Fiddlers as n'er do wells
Transcript
File: cousinsjohn-oh-badinstrument_M.mp3
Speakers:
JC – John Cousins
JC: There was a belief in the community around here that if a man ever became a fiddler, a good fiddler – In order to be a good fiddler, you couldn't be any good for anything else. First of all it implied an addiction to the instrument, and there was an addiction to it. And young fellers, once they got playing it they'd spend all their time playing the fiddle and do nothing else. And so the belief was that if you became a good fiddler you were useless for anything else.You were done for, you would never be a success in life, that was it. That was a strongly held belief. And somebody told me that down at Rock Barra, which is near where you fellers were staying, near East Point – Somebody told me, now whether this is a myth or not – Anyway, Rock Barra is now a deserted community. There's nobody there. You drive along and I don't know if there's a farm there or not. But someone attributed the demise of this community – Everybody had gone, the farms all went in decay. And somebody attributed it to the fact that there was too many good fiddlers (laughter). And they just never did anything else but play the fiddle and they were useless. And so there was – To an extent there would have been a little stigma attached to playing the fiddle. Fiddlers were pretty – they had a function. Virtually everyone in the community had a function . Communities remained stable over decades. In order for it to work, everyone sort of fitted in place and of course the fiddlers were the center of the entertainment. And there is a good deal of lore about fiddlers and about their neglect of their work. One of the best fiddlers here, and I didn't know this man but people my age remember him. He lived out – Probably would be not too far from O'Leary. And his name was Guy Bolter, and Guy Boulter was a great fiddler. And I remember they told stories about Guy Boulter.

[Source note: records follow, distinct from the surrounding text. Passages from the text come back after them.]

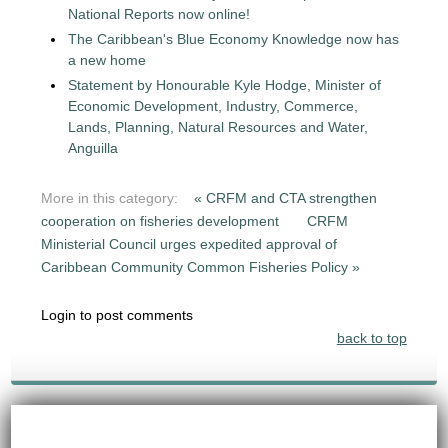
National Reports now online!
The Caribbean's Blue Economy Knowledge now has
a new home
Statement by Honourable Kyle Hodge, Minister of
Economic Development, Industry, Commerce,
Lands, Planning, Natural Resources and Water,
Anguilla
More in this category:
« CRFM and CTA strengthen
cooperation on fisheries development
CRFM
Ministerial Council urges expedited approval of
Caribbean Community Common Fisheries Policy »
Login to post comments
back to top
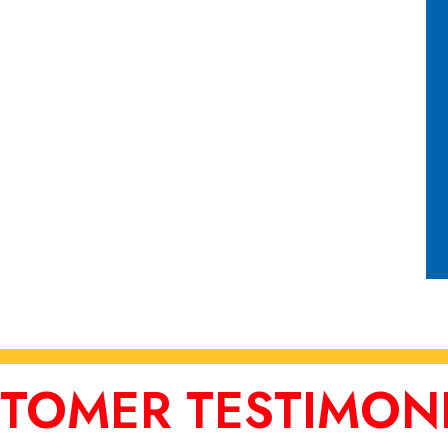
TOMER TESTIMON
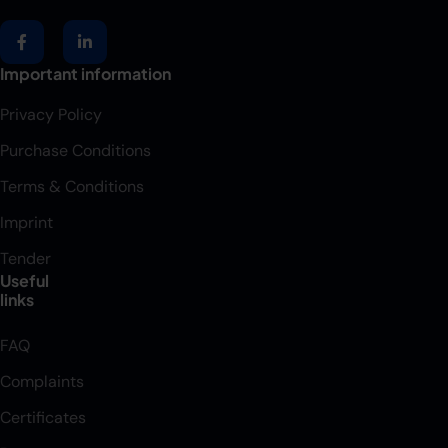
Important information
Privacy Policy
Purchase Conditions
Terms & Conditions
Imprint
Tender
Useful
links
FAQ
Complaints
Certificates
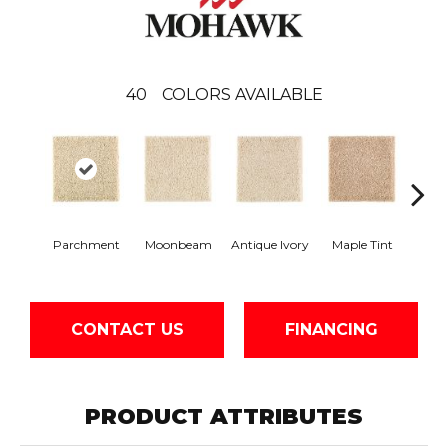
40
COLORS AVAILABLE
Parchment
Moonbeam
Antique Ivory
Maple Tint
Glaze
CONTACT US
FINANCING
PRODUCT ATTRIBUTES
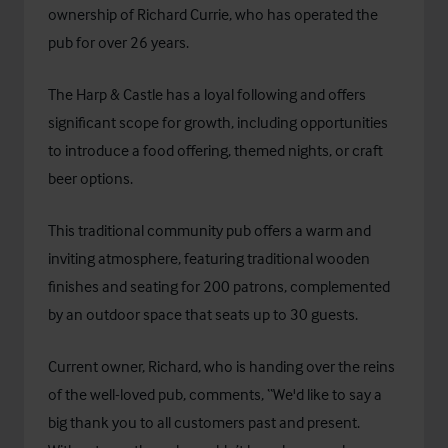
ownership of Richard Currie, who has operated the
pub for over 26 years.
The Harp & Castle has a loyal following and offers
significant scope for growth, including opportunities
to introduce a food offering, themed nights, or craft
beer options.
This traditional community pub offers a warm and
inviting atmosphere, featuring traditional wooden
finishes and seating for 200 patrons, complemented
by an outdoor space that seats up to 30 guests.
Current owner, Richard, who is handing over the reins
of the well-loved pub, comments, “We'd like to say a
big thank you to all customers past and present.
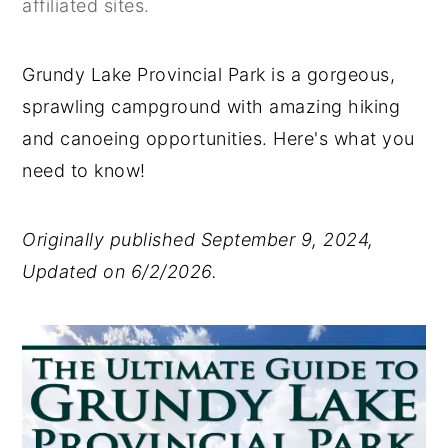
affiliated sites.
y
n
y
n
t
s
Grundy Lake Provincial Park is a gorgeous,
a
e
i
sprawling campground with amazing hiking
v
n
d
and canoeing opportunities. Here's what you
i
t
e
need to know!
g
b
a
a
Originally published September 9, 2024,
t
r
Updated on 6/2/2026.
i
o
n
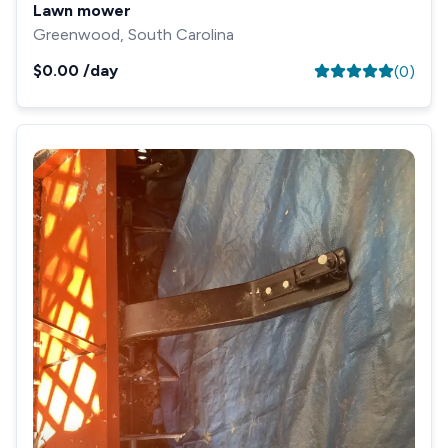
Lawn mower
Greenwood, South Carolina
$0.00
/day
(
0
)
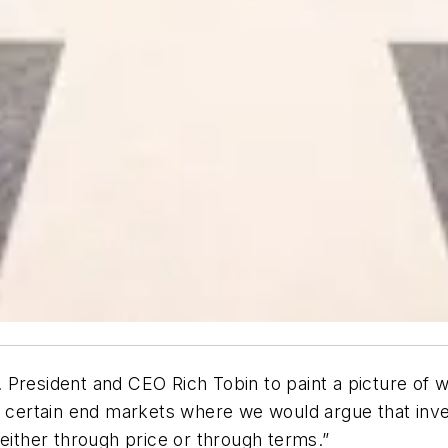
 President and CEO Rich Tobin to paint a picture of
ff in certain end markets where we would argue that in
 either through price or through terms.”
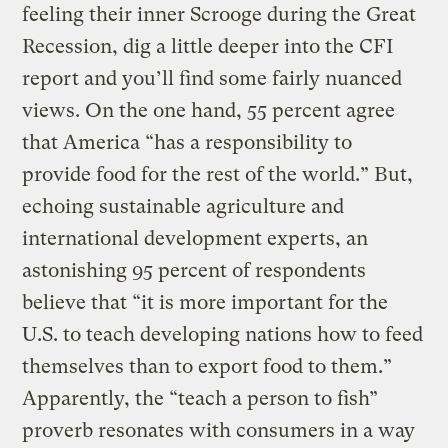
feeling their inner Scrooge during the Great
Recession, dig a little deeper into the CFI
report and you’ll find some fairly nuanced
views. On the one hand, 55 percent agree
that America “has a responsibility to
provide food for the rest of the world.” But,
echoing sustainable agriculture and
international development experts, an
astonishing 95 percent of respondents
believe that “it is more important for the
U.S. to teach developing nations how to feed
themselves than to export food to them.”
Apparently, the “teach a person to fish”
proverb resonates with consumers in a way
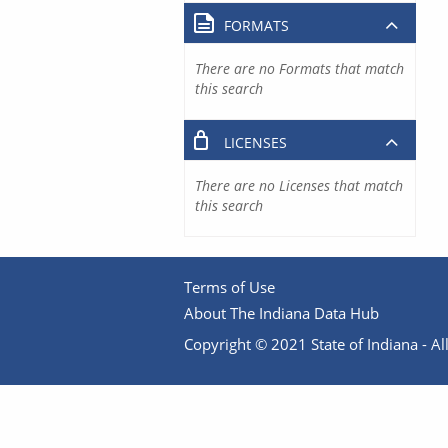
FORMATS
There are no Formats that match
this search
LICENSES
There are no Licenses that match
this search
Terms of Use
About The Indiana Data Hub
Copyright © 2021 State of Indiana - All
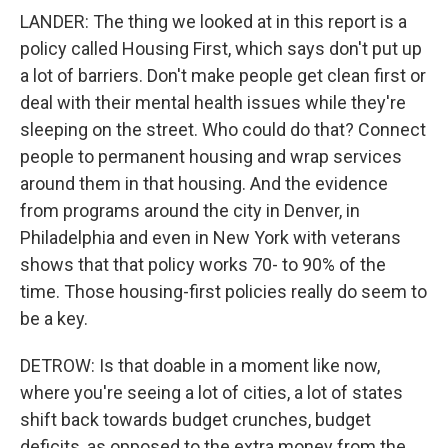
LANDER: The thing we looked at in this report is a
policy called Housing First, which says don't put up
a lot of barriers. Don't make people get clean first or
deal with their mental health issues while they're
sleeping on the street. Who could do that? Connect
people to permanent housing and wrap services
around them in that housing. And the evidence
from programs around the city in Denver, in
Philadelphia and even in New York with veterans
shows that that policy works 70- to 90% of the
time. Those housing-first policies really do seem to
be a key.
DETROW: Is that doable in a moment like now,
where you're seeing a lot of cities, a lot of states
shift back towards budget crunches, budget
deficits, as opposed to the extra money from the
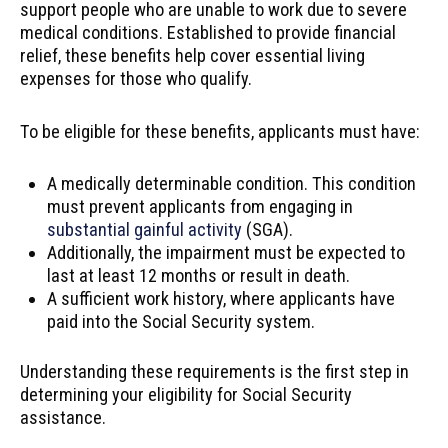
support people who are unable to work due to severe
medical conditions. Established to provide financial
relief, these benefits help cover essential living
expenses for those who qualify.
To be eligible for these benefits, applicants must have:
A medically determinable condition. This condition
must prevent applicants from engaging in
substantial gainful activity
(SGA).
Additionally, the impairment must be expected to
last at least 12 months or result in death.
A sufficient work history, where applicants have
paid into the Social Security system.
Understanding these requirements is the first step in
determining your eligibility for Social Security
assistance.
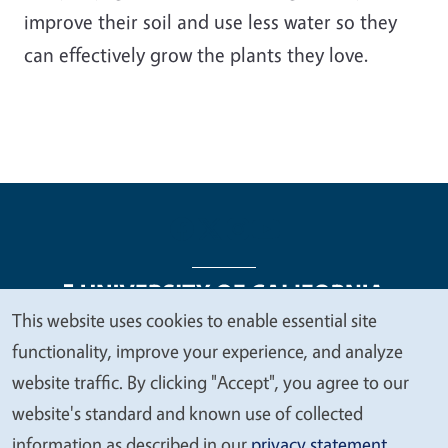
improve their soil and use less water so they
can effectively grow the plants they love.
This website uses cookies to enable essential site
We
functionality, improve your experience, and analyze
Legal Menu
Copyright
Nondiscrimination Statements
value
website traffic. By clicking "Accept", you agree to our
Accessibility
Contact
Privacy
your
website's standard and known use of collected
privacy
information as described in our
privacy statement
.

He farmed, but he never made any success of farming at all, because he always neglected his farming. This was like cocaine almost: the God-blamed fiddle. And they said he would go to cut grain. Now in order to cut grain you had to haul a binder. In order to haul a binder you needed three horses, a binder was the heaviest piece of machinery that was on the farm for horses to haul. I have a binder right out there [points outside] as a matter of fact, but no horses. It was quite a complicated maneuver to hitch a three-horse team. I can't do it; I never learned.
They said Guy Boulter would, if he was out on the binder: hitch the horses he'd be out cuttin' grain – And if a tune got goin' through his head, he'd be thinking about this tune. It'd get to him so bad, that he'd get off the binder, he would drive to the barn, he would unhitch the horses, and he would put them in the barn and he would go in and sit down and play that tune on the fiddle. He couldn't stop himself.